The latter was part of that genius release strategy — not quite a diss track, but certainly an expression of very complicated feelings, and absolutely about somebody. Sleuths immediately clocked that somebody (“You’re all about writing poems … people say we have the same hair”) as being Lorde, who clearly loved the challenge it represented. The song has two brilliantly composed verses and practically begged for a collaborative answer record.
It arrived on Friday afternoon, an inverted version of the Kendrick-Drake beef, whereby a prickly relationship resolves into an astounding collaboration rather than a bitter war. After Charli’s verse, Lorde responds, her voice harshly filtered but still unmistakable.
Part of what made Girl, So Confusing so compelling was the way it dropped the artifice and revealed deep insecurity. Lorde responds in kind, dropping that untouchable poise that has radiated from her in recent years in favour of a wildly human admission. “‘Cause for the last couple years / I’ve been at war in my body / I tried to starve myself thinner / And then I gained all the weight back.” It’s a startling window into what a forthcoming more raw Lorde album might portend, a return to the deeply human revelations of Pure Heroine.

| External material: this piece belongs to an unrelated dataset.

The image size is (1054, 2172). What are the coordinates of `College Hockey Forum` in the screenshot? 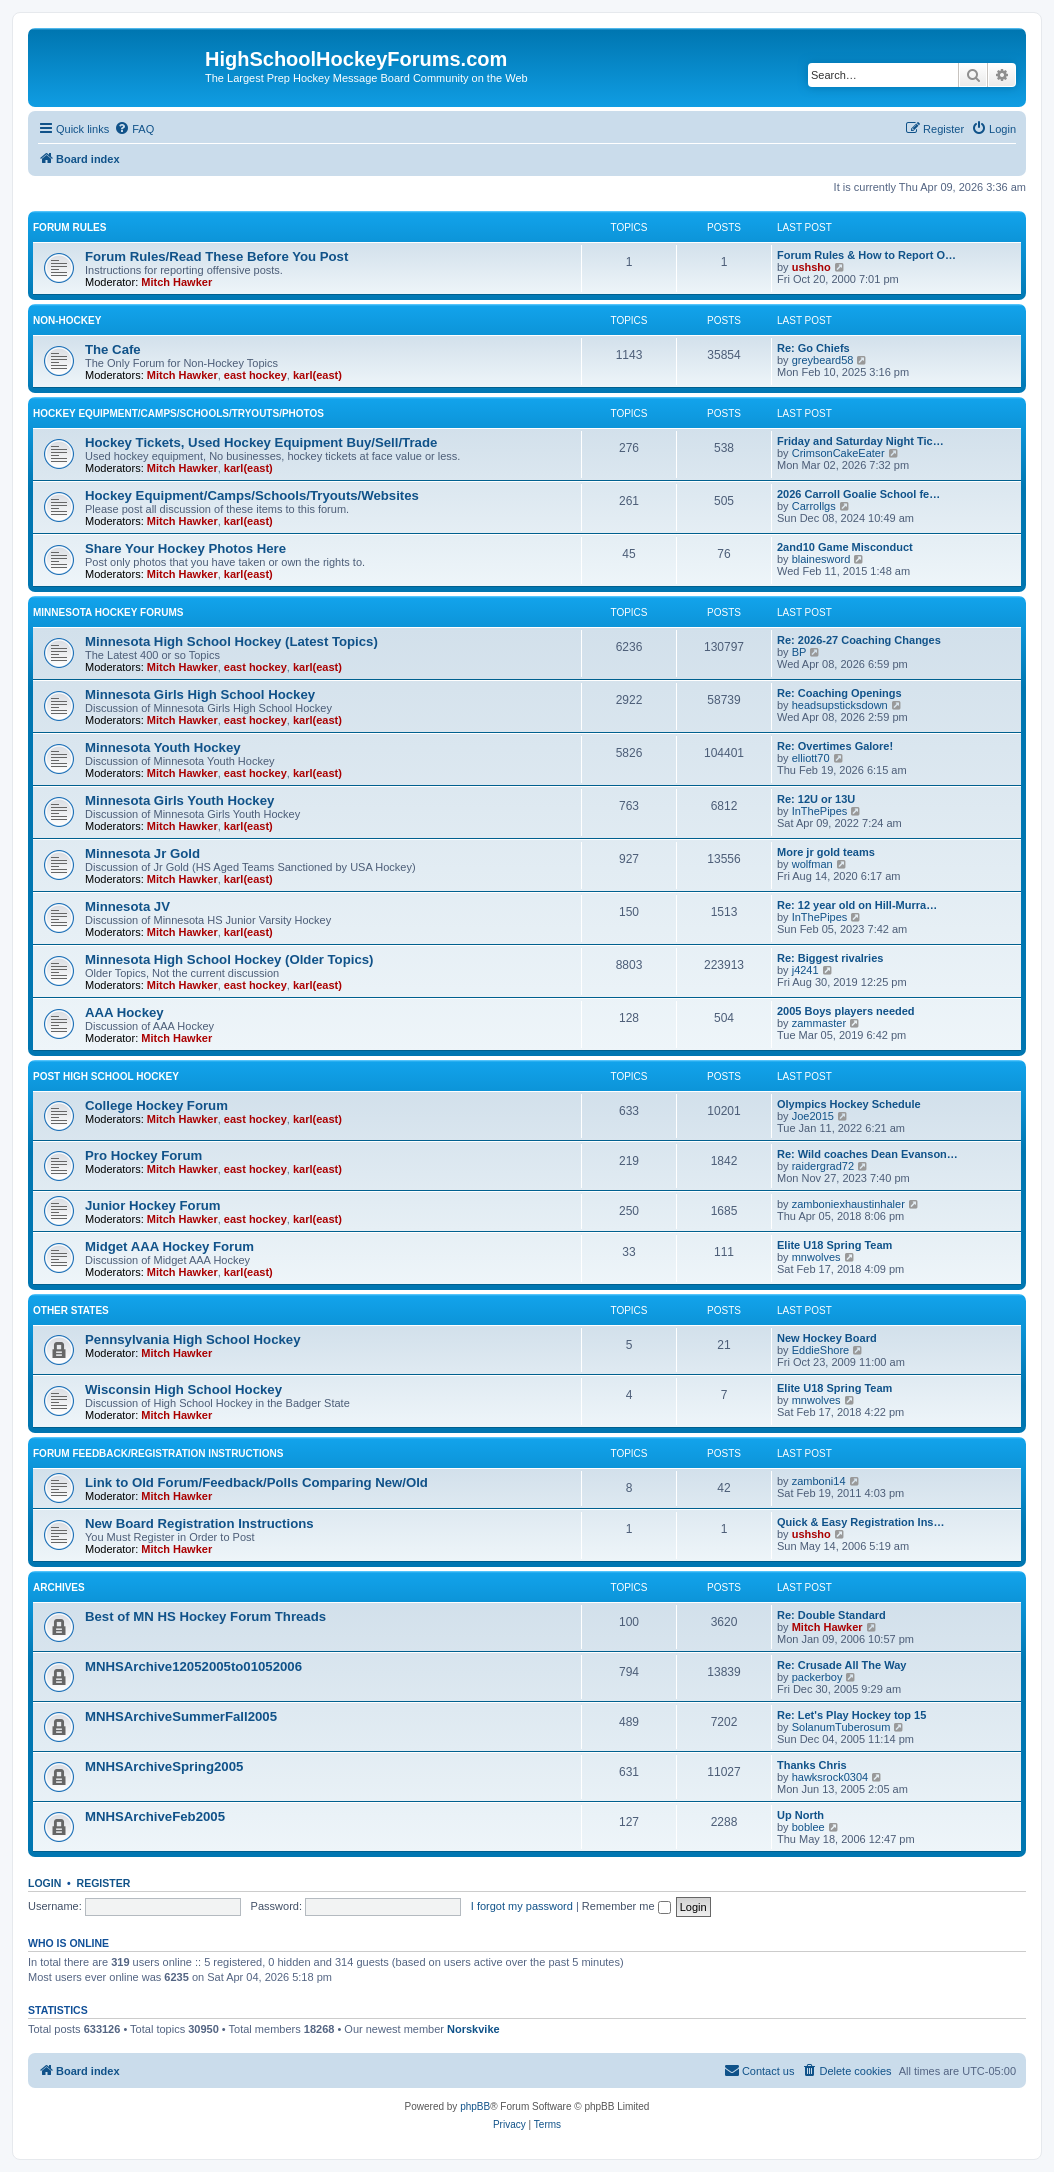 It's located at (156, 1105).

All this means that in the space of a couple of months, the moribund state of pop feels shot full of energy. Carpenter is going to make it. Charli has crafted the best music of her career. Lorde is back in pop. Chappell Roan is on another planet — tellingly, the collaborator is Dan Nigro, who has credits on iconic songs from more couture artists like Sky Ferreira and Caroline Polachek, as well as chart destroyers like Rodrigo and Conan Grey. After years of the Jack Antonoff flattening machine, Nigro’s sound is a Technicolor dream and feels made for the artist rather than the artist following him.
What this group have done here feels extremely significant. This is absolutely not a fleeting flash — this music has teeth and depth, feels fresh in significant ways. It feels like the vanguard of a return to a hedonistic, cathartic pop music we’ve been missing too long. In a bleak New Zealand winter, it sounds like hope.